Category Archives: Logo Development

Color & Branding – Number 2 in a series

Let’s start with a secondary color instead of a primary, just to keep us on our toes.


Orange is the color this week.

Incidentally, the major source of information on individual colors I’ve used to formulate these blog entries is About:Desktop Publishing. You can access the entire color spectrum at

It’s interesting that when I went to the page on “orange” on the website, the Google ads were all about the fruit, oranges. This just serves as a reminder that many words may have more than one meaning or association. In the evaluation phase of developing a brand name, be sure to take that into account.

Anyway, back to the color orange in branding.

Major attributes of orange are warmth, energy and cheerfulness. First of all, it’s a warm color on the spectrum, with red on one side and yellow on the other. It’s also the color associated with our most pervasive icon, the sun.

Orange demands attention but doesn’t scream for it. Thus, though it can be vibrant, it can be a background or secondary color in some palettes. Think about a box of Tide. Yet, as an accent with a complementary or contrasting color, orange will stand out and make a statement. It is not frail.

Examples of orange in branding

Because it’s energetic, and because it’s the color of the very healthful orange fruit, orange can be associated with good health, particularly when combined with a solid green.

Though it’s vibrant, orange also has a “dark side”. It’s the color of falling, (that is dead) leaves, so it’s associated with fall and Halloween.

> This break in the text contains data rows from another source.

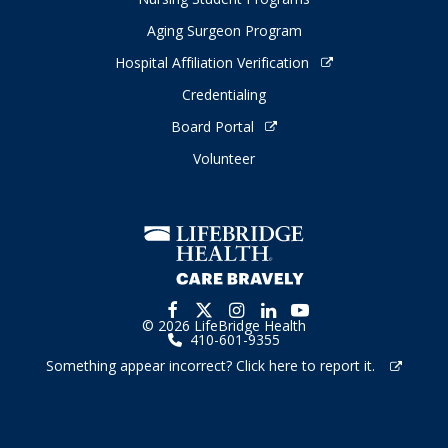
Aging Surgeon Program
Hospital Affiliation Verification
Credentialing
Board Portal
Volunteer
© 2026 LifeBridge Health
410-601-9355
Something appear incorrect? Click here to report it.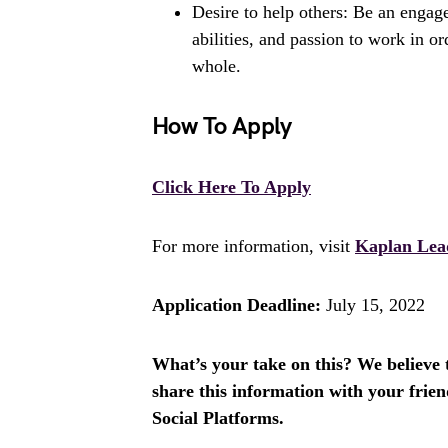
Desire to help others: Be an engage
abilities, and passion to work in or
whole.
How To Apply
Click Here To Apply
For more information, visit
Kaplan Lea
Application Deadline:
July 15, 2022
What’s your take on this? We believe th
share this information with your fri
Social Platforms.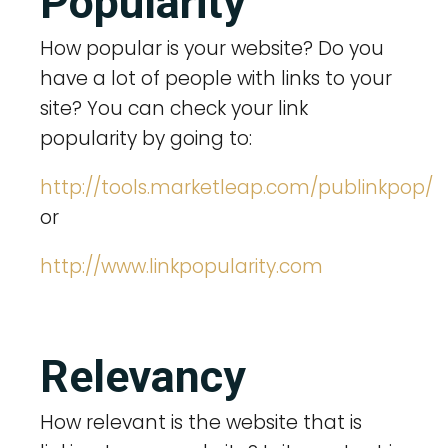
Popularity
How popular is your website? Do you
have a lot of people with links to your
site? You can check your link
popularity by going to:
http://tools.marketleap.com/publinkpop/
or
http://www.linkpopularity.com
Relevancy
How relevant is the website that is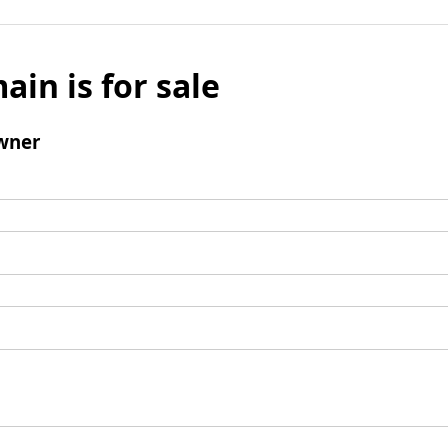
ain is for sale
wner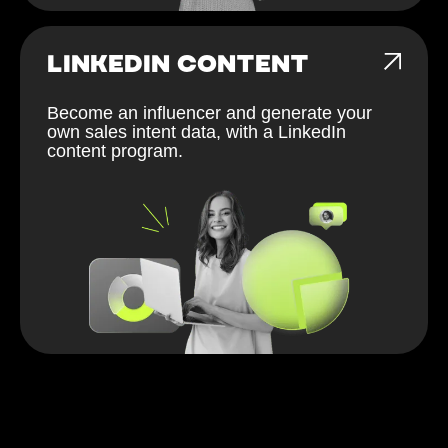
LINKEDIN CONTENT
Become an influencer and generate your
own sales intent data, with a LinkedIn
content program.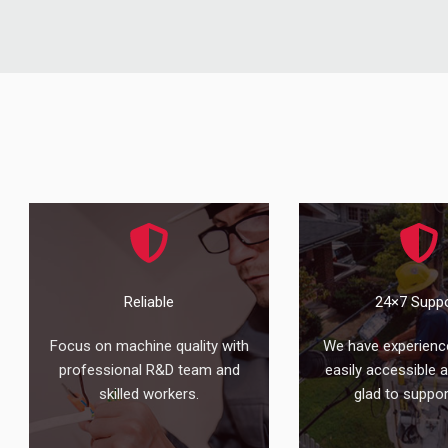
Reliable
24×7 Supp
Focus on machine quality with
We have experienc
professional R&D team and
easily accessible 
skilled workers.
glad to suppor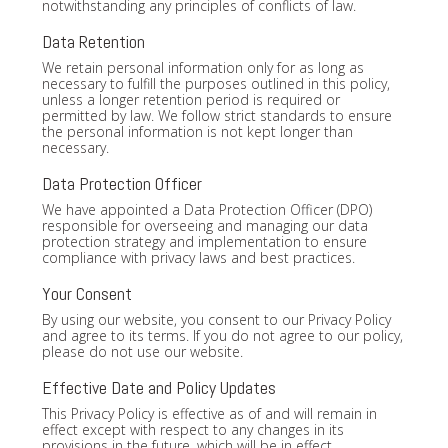
notwithstanding any principles of conflicts of law.
Data Retention
We retain personal information only for as long as
necessary to fulfill the purposes outlined in this policy,
unless a longer retention period is required or
permitted by law. We follow strict standards to ensure
the personal information is not kept longer than
necessary.
Data Protection Officer
We have appointed a Data Protection Officer (DPO)
responsible for overseeing and managing our data
protection strategy and implementation to ensure
compliance with privacy laws and best practices.
Your Consent
By using our website, you consent to our Privacy Policy
and agree to its terms. If you do not agree to our policy,
please do not use our website.
Effective Date and Policy Updates
This Privacy Policy is effective as of and will remain in
effect except with respect to any changes in its
provisions in the future, which will be in effect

It’s the color chosen by the Fightin’ Gators of of the UofF, my almamater and the bane of the rest of the SEC. But orange is predominantly a cheerful, friendly color.

Medium blue is the color diametrically across the color wheel from orange blue. That makes for a contrasting combination in tension but also provides a pleasing combination. When combined with red and/or yellow, you have analogous colors that form an exciting, warm and attention-getting palette.

And FedEx found the combination of purple and orange to be both exciting and unique. Home Depot’s logo and trade dress is predominantly orange, using white as its partner.

Orange can be associated with the tropics, summer, friendliness, good health, warmth and excitement.

According to Mitch Meyerson, a psychologist associated with Jay Conrad Levinson,s Guerrilla Marketing empire, orange appeals to intellectuals, and it’s a good choice to accent business-to-business communications.

Looks like we started this series off with a winner.

Martin Jelsema


Branding Basics – Step 9

Now the brand needs a logo.

Here is where many entrepreneurs stub their toes. Here they have a momentary lapse of judgment.

Since their sons or daughters are pretty good on the computer, and there’s software named “Logo Creator” or “Business Logos in Minutes”, they believe they can cut corners and do-it-themselves.

I’ll stir the pot a little here by saying: “how can a novice create a powerful logo when most graphic artists can’t create powerful logos?”
Non-designers (and I include here design students and other acquaintances without logo design experience) will make a lot of unprofessional mistakes that are just “nits” to most entrepreneurs. They don’t consider such things as: kerning and line spacing, proportion of graphic to logotype and of logotype to tagline, color selection for consistency in all media, typeface selection that’s relevant to the brand story, need for variations in different media and context, scalability, legibility, need to document specs for future applications, and a myriad other details that surround the main theme of the logo.
And main theme problems abound, too. They include reverting to cliché, rendering the name illegible through “gimmick” technique, over-designing so it won’t convert to very small or very large display, using an icon no one understands or appreciates, introducing extraneous and distracting elements, considering how the logo will interact with other brand elements, selecting an inappropriate type style or piece of clipart.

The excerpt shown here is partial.